When a line in the data below includes "Digitales", count it; then give only the total.

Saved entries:
◇ ◇ ◇ ◇ ◇

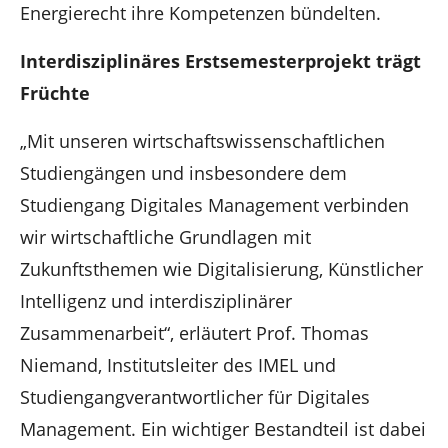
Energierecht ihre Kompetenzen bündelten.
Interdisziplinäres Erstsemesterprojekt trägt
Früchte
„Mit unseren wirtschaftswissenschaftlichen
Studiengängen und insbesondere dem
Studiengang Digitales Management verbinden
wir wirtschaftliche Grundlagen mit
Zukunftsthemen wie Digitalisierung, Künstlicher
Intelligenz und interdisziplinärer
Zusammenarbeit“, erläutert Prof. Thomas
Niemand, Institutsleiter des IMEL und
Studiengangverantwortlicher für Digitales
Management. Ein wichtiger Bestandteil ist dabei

◇ ◇ ◇ ◇ ◇

== WRITTEN RESPONSE ==
2